Director's Seminar Series - Professor Yukiko Goda, Okinawa Institute of Science and Technology Graduate University
Fine tuning communication in synaptic networks
Host:John Bekkers
Abstract
Synaptic strength and its use-dependent changes are crucial for how the brain perceives the environment, learns and stores memories. Yet, precisely how the strengths of individual synapses are set and controlled in relationship to other synapses sharing the connection, which in turn are crucial for particular behaviors, remain to be clarified. By combining electrophysiology, imaging, and molecular biology, we have studied the cellular rules that drive the activity-dependent spatial distribution of individual pre- and postsynaptic strengths across incoming axons onto a target neuron in hippocampal networks. Our recent findings highlighting asymmetric regulation of pre and postsynaptic strengths and work aimed at understanding a role for astrocytes in shaping the distribution of synaptic strengths will be presented.
Biography
Professor Yukiko Goda heads the Synapse Biology Unit at Okinawa Institute of Science and Technology Graduate University.

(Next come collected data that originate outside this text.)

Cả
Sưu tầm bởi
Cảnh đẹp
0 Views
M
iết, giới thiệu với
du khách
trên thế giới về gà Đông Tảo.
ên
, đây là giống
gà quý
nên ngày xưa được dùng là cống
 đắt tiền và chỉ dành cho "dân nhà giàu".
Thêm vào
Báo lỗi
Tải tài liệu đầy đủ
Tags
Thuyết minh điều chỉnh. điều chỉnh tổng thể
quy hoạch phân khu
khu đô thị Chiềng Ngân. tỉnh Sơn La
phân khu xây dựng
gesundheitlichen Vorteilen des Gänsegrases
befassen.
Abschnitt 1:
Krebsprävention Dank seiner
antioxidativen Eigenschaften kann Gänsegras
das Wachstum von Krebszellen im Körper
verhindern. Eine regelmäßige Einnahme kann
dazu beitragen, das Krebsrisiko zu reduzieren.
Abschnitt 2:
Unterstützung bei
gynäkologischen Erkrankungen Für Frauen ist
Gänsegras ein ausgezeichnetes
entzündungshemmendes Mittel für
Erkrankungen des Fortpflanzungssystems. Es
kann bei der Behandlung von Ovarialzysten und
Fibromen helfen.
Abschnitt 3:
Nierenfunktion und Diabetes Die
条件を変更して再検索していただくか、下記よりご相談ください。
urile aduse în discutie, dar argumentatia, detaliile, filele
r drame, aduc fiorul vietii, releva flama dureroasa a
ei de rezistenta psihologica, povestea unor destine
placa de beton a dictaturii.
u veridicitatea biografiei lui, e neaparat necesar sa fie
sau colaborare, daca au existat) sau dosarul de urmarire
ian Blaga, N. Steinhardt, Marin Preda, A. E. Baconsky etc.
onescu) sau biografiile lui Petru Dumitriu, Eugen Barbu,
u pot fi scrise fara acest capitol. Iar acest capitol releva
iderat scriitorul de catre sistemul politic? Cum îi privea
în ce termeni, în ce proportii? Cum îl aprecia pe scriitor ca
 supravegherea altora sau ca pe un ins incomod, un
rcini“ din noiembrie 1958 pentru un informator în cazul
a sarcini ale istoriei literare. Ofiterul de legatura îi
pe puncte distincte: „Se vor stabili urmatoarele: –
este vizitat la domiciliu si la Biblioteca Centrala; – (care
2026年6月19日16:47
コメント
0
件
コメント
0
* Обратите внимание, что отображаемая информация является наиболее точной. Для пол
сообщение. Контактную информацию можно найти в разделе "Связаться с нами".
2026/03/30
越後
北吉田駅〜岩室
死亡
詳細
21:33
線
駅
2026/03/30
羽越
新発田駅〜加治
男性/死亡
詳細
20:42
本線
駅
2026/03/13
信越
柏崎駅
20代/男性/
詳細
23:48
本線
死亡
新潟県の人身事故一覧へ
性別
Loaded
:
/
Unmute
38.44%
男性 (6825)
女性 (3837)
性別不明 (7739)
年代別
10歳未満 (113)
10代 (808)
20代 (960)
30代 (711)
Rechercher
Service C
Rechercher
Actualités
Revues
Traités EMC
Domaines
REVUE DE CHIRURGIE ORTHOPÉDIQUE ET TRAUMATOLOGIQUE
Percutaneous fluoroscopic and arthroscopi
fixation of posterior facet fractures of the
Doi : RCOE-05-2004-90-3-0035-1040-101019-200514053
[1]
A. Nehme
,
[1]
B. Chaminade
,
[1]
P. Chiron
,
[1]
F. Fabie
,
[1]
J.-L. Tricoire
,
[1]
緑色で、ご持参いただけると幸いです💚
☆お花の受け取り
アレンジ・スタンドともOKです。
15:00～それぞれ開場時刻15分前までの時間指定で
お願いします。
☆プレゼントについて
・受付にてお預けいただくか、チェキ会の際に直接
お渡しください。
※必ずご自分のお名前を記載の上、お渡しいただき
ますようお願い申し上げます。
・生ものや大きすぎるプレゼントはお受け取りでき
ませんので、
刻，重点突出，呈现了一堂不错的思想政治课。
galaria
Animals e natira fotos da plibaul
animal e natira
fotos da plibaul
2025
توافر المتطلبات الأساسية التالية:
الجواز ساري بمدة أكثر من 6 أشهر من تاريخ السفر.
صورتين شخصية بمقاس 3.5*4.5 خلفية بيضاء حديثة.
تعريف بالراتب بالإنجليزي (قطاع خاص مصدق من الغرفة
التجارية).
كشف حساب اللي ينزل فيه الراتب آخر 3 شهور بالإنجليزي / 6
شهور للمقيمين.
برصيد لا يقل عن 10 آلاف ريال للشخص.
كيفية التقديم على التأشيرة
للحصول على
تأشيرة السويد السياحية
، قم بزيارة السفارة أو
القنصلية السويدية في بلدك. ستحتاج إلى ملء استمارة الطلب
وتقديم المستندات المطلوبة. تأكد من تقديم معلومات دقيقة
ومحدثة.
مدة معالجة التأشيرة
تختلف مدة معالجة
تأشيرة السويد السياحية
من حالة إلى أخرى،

She received her BSc from the University of Toronto and her PhD from Stanford University. After her postdoctoral training at the Salk Institute, she joined the faculty of Biology Division, University of California, San Diego in 1997. She then moved to the UK in 2002 as a Senior Group Leader in the MRC Laboratory for Molecular Cell Biology at University College London, and from 2011 to 2022, she was a team leader at the RIKEN Brain Science Institute/Centre for Brain Science. Dr Goda’s research interests focus on synapses and astrocytes. Her laboratory investigates the cellular principles by which synaptic strengths are set and dynamically modified in defined neural circuits that are consequential to particular behaviors.